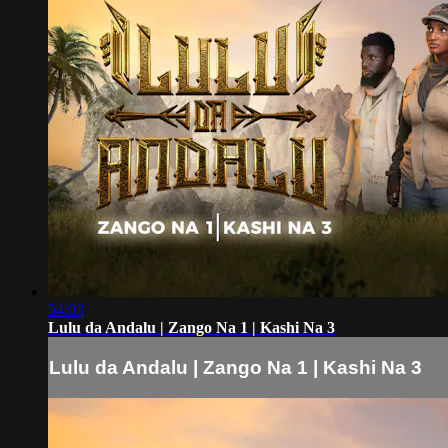
54:03
Lulu da Andalu | Zango Na 1 | Kashi Na 3
Lulu da Andalu | Zango Na 1 | Kashi Na 3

About this exercise => Each line above should be written out again unchanged; no images are to be carried over.

Task solution =>
54:03
Lulu da Andalu | Zango Na 1 | Kashi Na 3
Lulu da Andalu | Zango Na 1 | Kashi Na 3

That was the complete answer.